Hay un factor de progreso que puede ayudar tanto a los países ricos como a los pobres: la inmigración. Al tiempo que la salida de inmigrantes funciona como válvula de escape para las economías de los países emisores, ellos aceptan, en las sociedades que los reciben, trabajos por paga y condiciones que nadie quiere aceptar; con lo cual, además, se ratifica la primera ley de la inmigración, una ley no escrita que ha quedado borrada por una larga data de prejuicios sumamente arraigados en lo que a este tema se refiere: el inmigrante no quita trabajo, lo crea y tanto para el país que lo recibe como para el emisor, directa e indirectamente, es un verdadero factor de progreso.
Así, el adecuado uso de los recursos del sector dinámico y productivo es la mejor garantía para las perspectivas a largo plazo y un proyecto común.

viernes, 1 de abril de 2011

El concepto más elemental del mundo es la libertad

La paradoja en que incurren los intelectuales marxistas es que, mientras se aferran a una interpretación marxista de la realidad extraída de los libros de Marx, ignoran la existencia concreta en la que viven. Marx proclamaba, "¡Trabajadores del mundo, uníos!" con la intención que él y todos los marxistas siempre han tenido: transformar el mundo. Transformarlo, claro, mediante una revolución violenta que no deje piedra sobre piedra del estado burgués capitalista, instale la dictadura del proletariado y siente las bases de un futuro justo, eficiente, luminoso, progresista y feliz.

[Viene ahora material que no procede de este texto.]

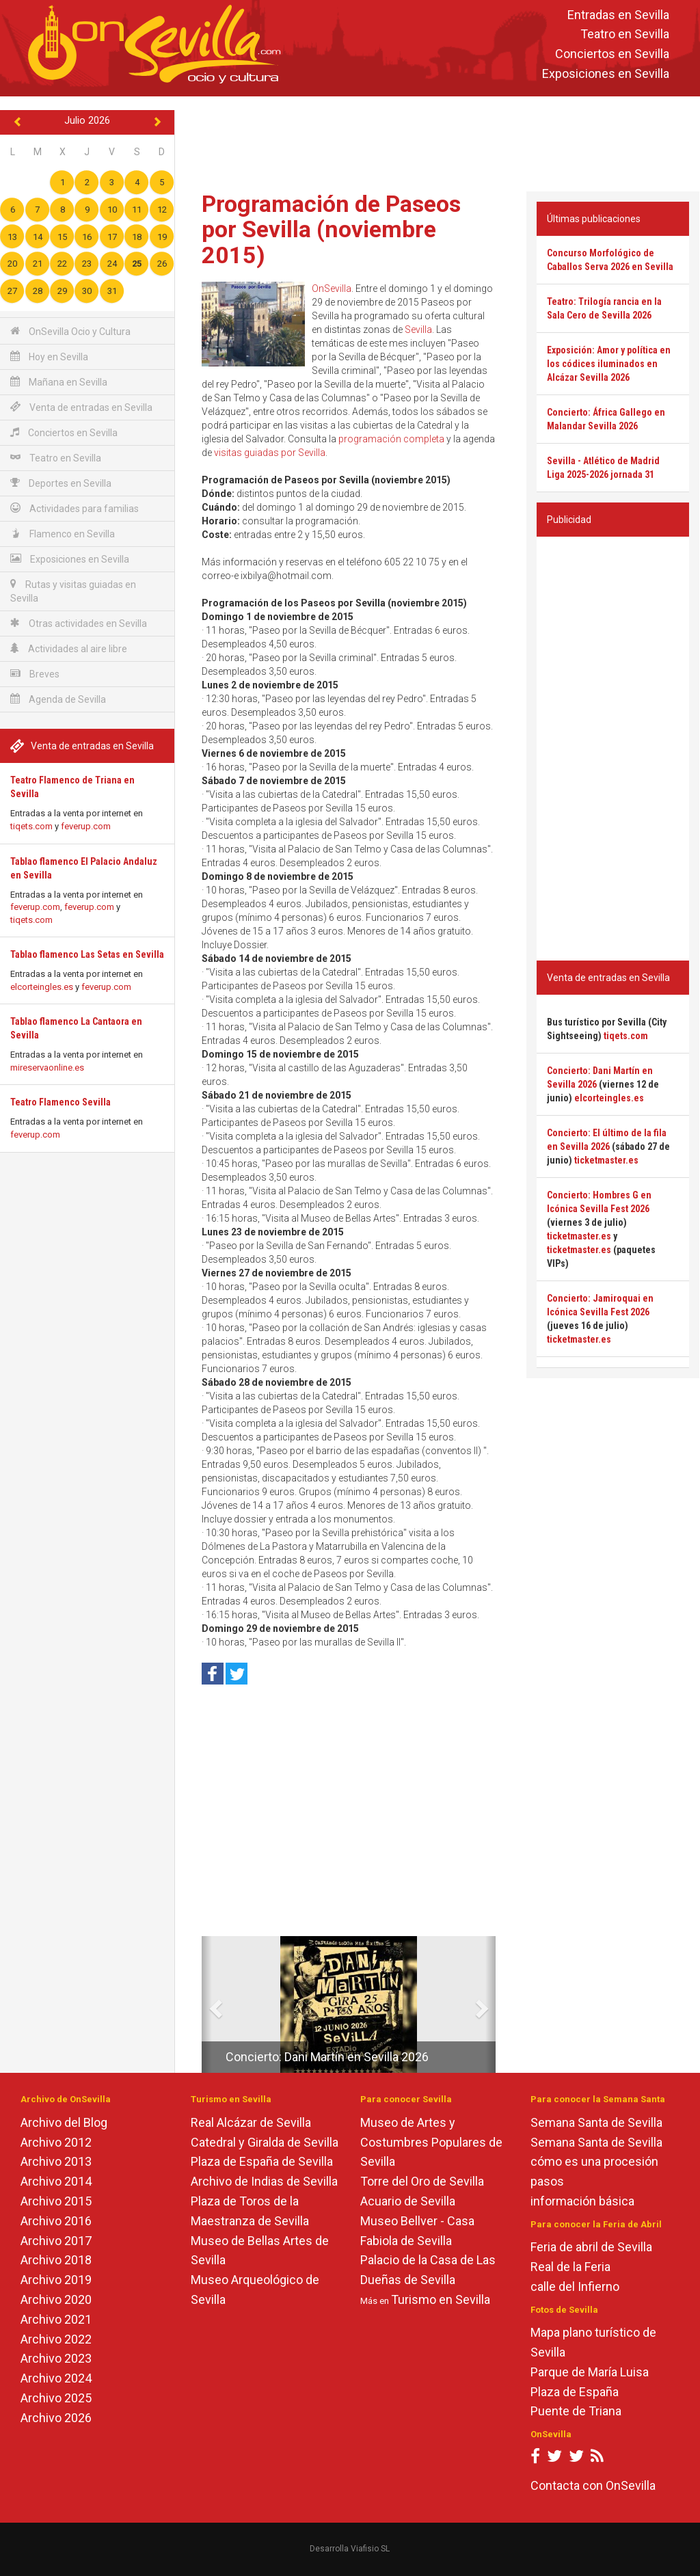 The width and height of the screenshot is (700, 2576). I want to click on Actividades para familias, so click(74, 508).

Las atrocidades que provoca el marxismo cuando se pone en práctica lo que los marxistas afirman que traerá la libertad y la felicidad a las personas son la creciente degradación física y moral que padecen las sociedades, el fracaso de la planificación centralizada, el horror de la censura y la persecución, la falta de escrúpulos de los gobiernos, las mentiras constantes, el aumento galopante del hambre, la falta de necesidades de todo tipo, la violación de la decencia y de las normas internacionales; y más que la dictadura del proletariado, la dictadura sobre el proletariado. Y todo en nombre de una mentada revolución.
Esta escisión entre el mundo diario -con todo lo que trae- y la visión intelectual que se tiene del mismo es una dolorosa contradicción que deben afrontar quienes teóricamente se pasan la vida luchando por la liberación de sus semejantes: las organizaciones guerrilleras marxistas.

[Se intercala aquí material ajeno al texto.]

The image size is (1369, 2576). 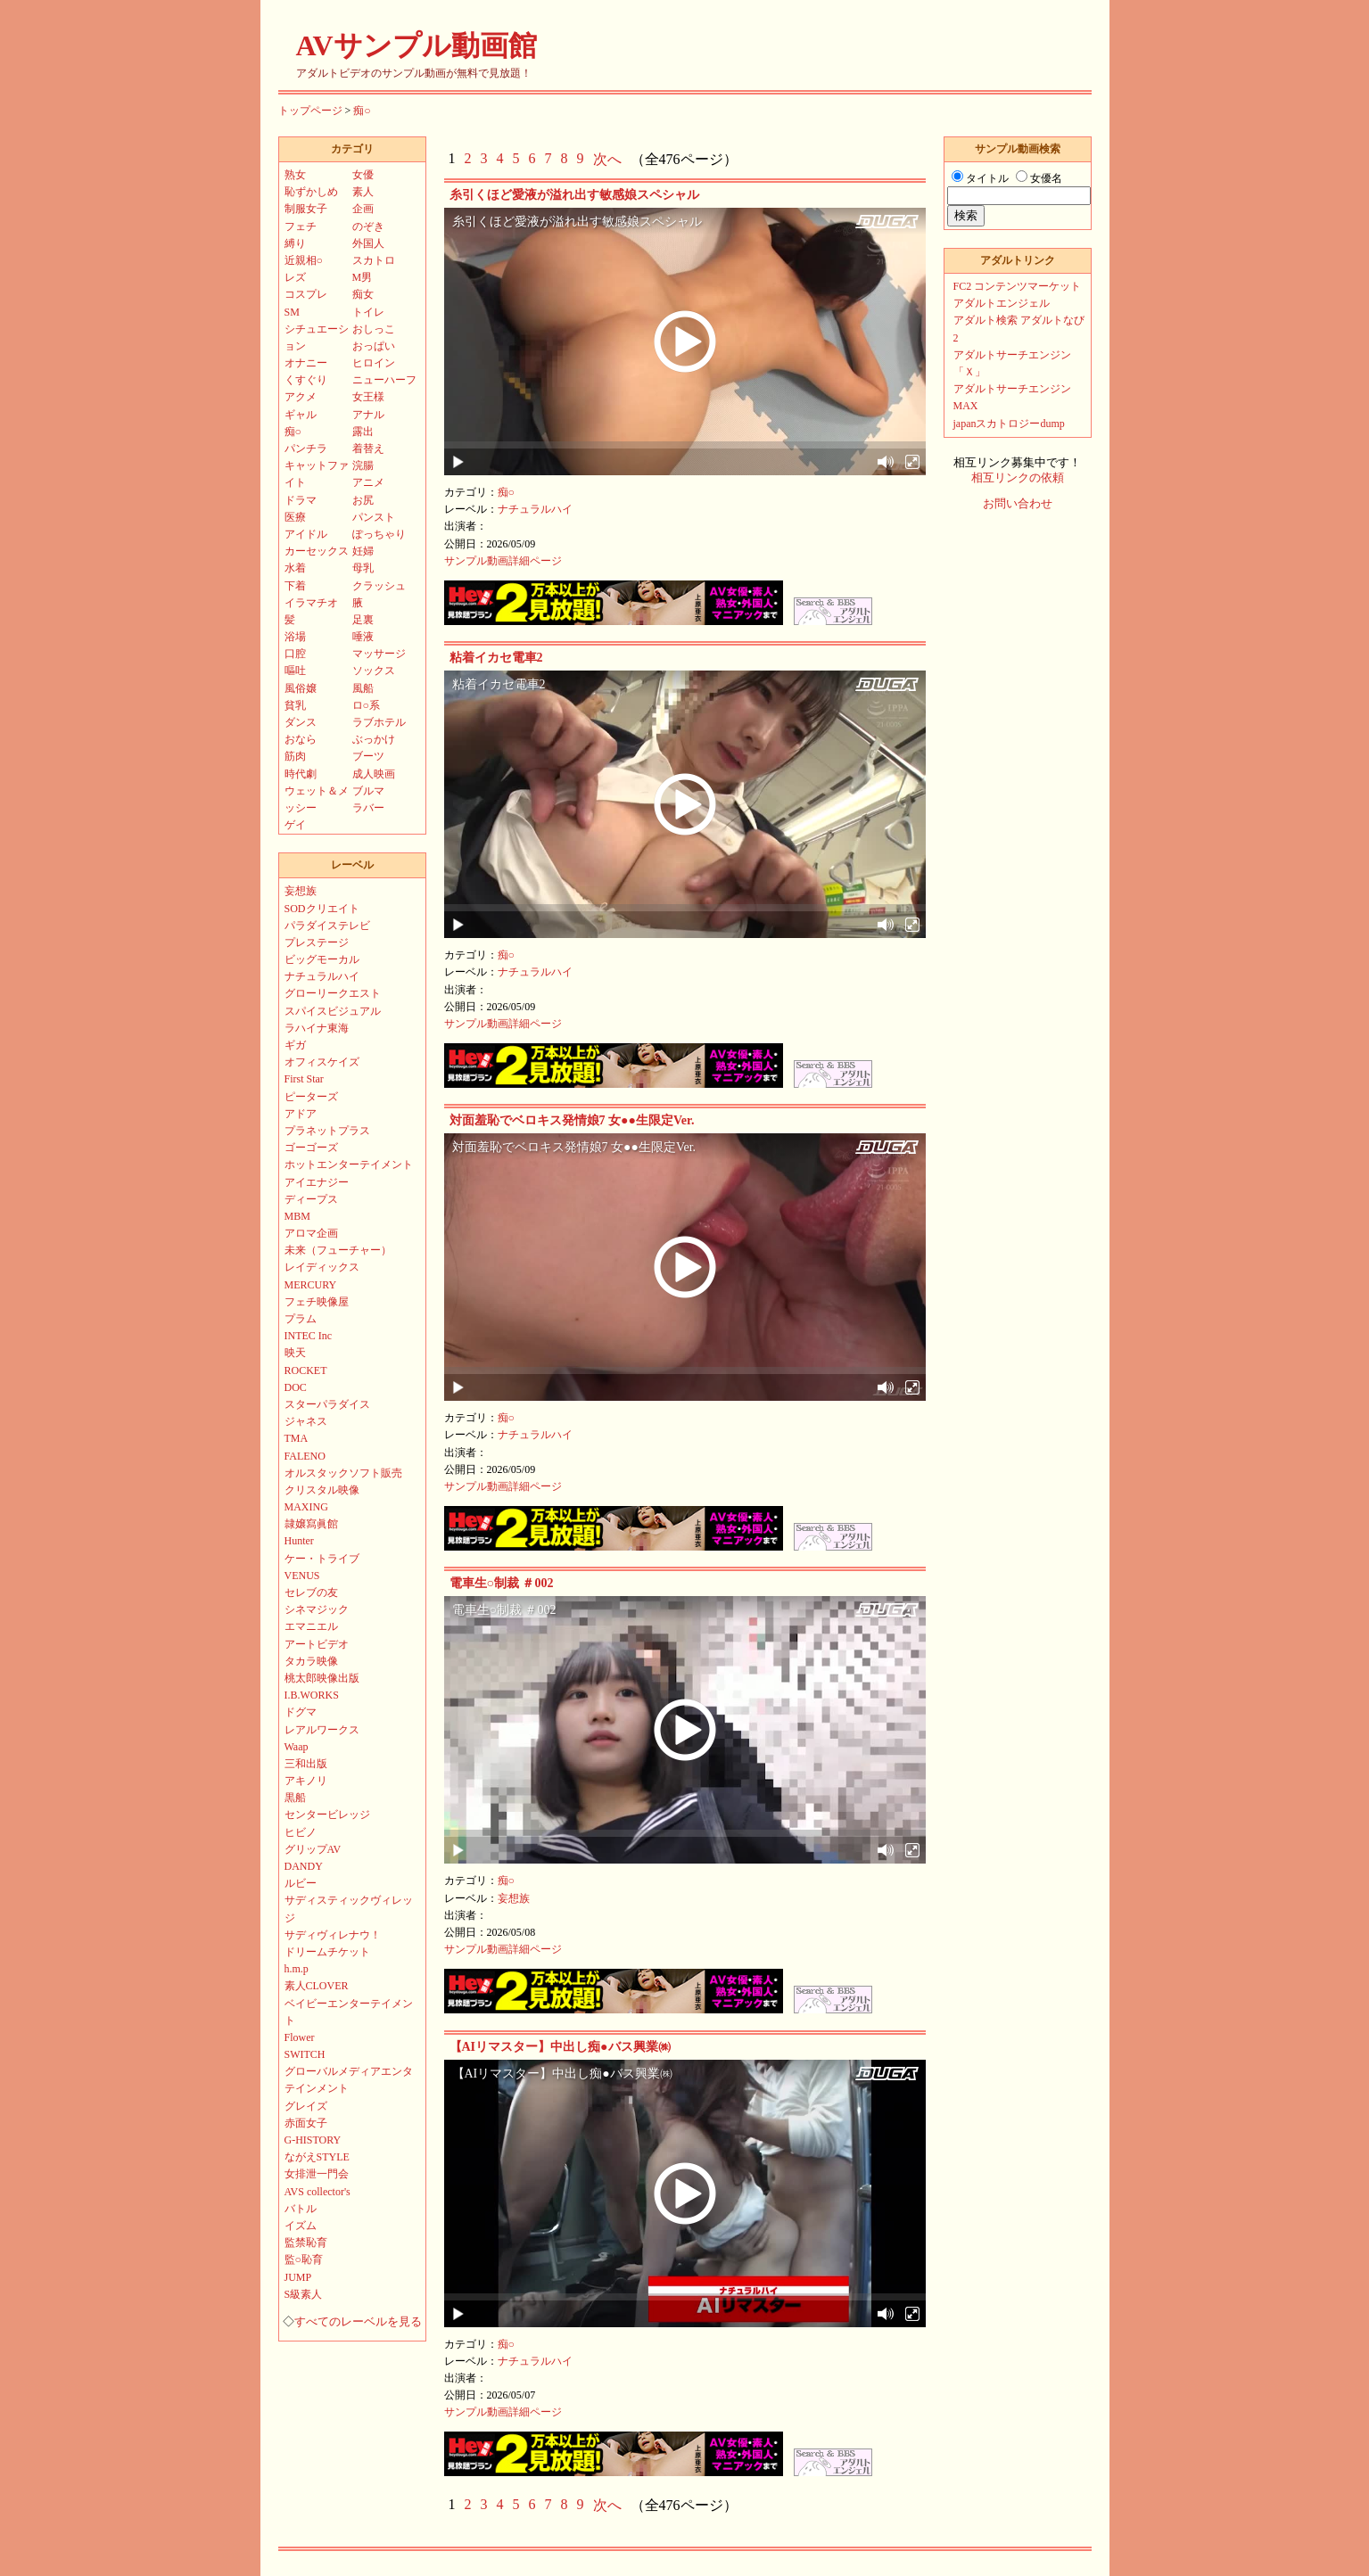 I want to click on 唾液, so click(x=363, y=636).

Si su vinculación con el comunismo fuera un asunto rigurosamente intelectual, hasta el último de ellos terminaría aceptando como evidencia que el sistema liberal rinde mejores resultados. Pero una ideología totalitaria no se basa en el raciocinio moral o intelectual, sino en el fanatismo, en el odio y en la sumisión más abyecta. No deja lugar para la reflexón, la revisión o el análiis. Por el contrario, si algo o alguien viene a cuestionar todo un código de interpretaciones hasta entonces inamovible, la reacción es virulenta; la misma, por cierto, que  produjo Galileo cuando reveló que la Tierra era redonda y que giraba alrederor del sol. ¡Muerte a los herejes! ¡Hay que quemarlos en la hoguera! El comunismo es una dispensa intelectual, una manera de explicar la realidad a partir de confortables presupuestos teóricos sin recurrir a la comprobación.

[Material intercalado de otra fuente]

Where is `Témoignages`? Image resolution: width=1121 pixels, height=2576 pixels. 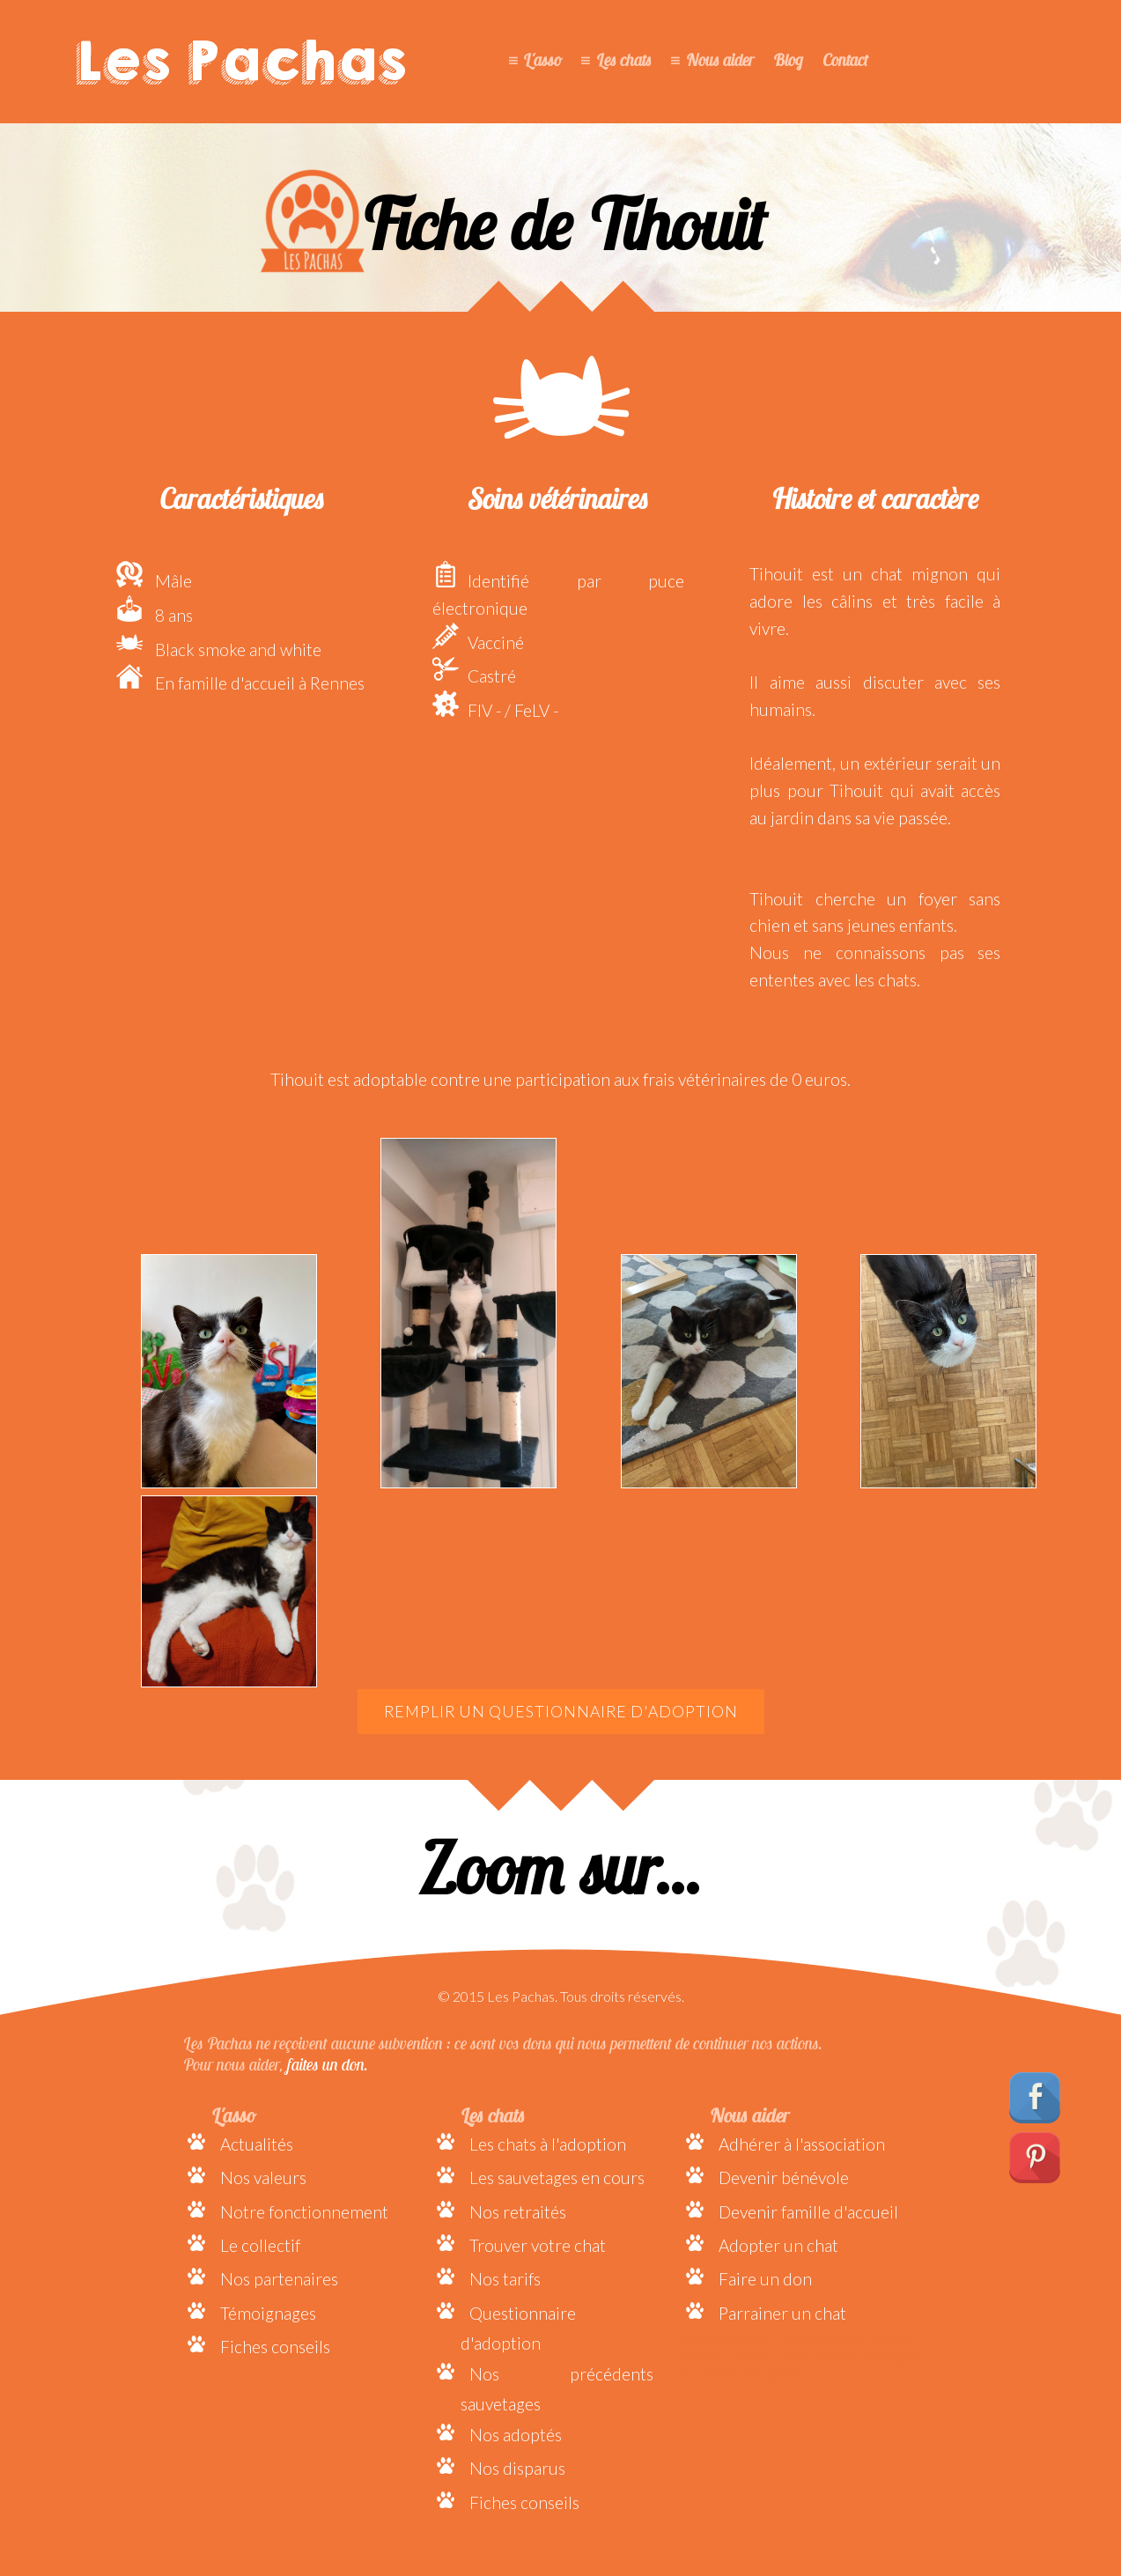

En su obra "Los conceptos elementales del materialismo dialéctico," la chilena Marta Harnecker realiza un profundo análisis de los textos de Marx, pero lamentablemente omite que el concepto más elemental del mundo es la libertad, la cual fuera sistemáticamente negada a los pueblos de todos los países comunistas.
¿Cómo se contemporiza, entonces, esa tragedia con la prédica de una ideología que pretende implantar la felicidad en el mundo? La respuesta, sin duda, está en los cubanos que ininterrumpidamente, desde hace más de medio siglo ya, abandonan la isla en precarias balsas y botes en busca de las costas de la Florida, Estados Unidos, donde los espera la libertad.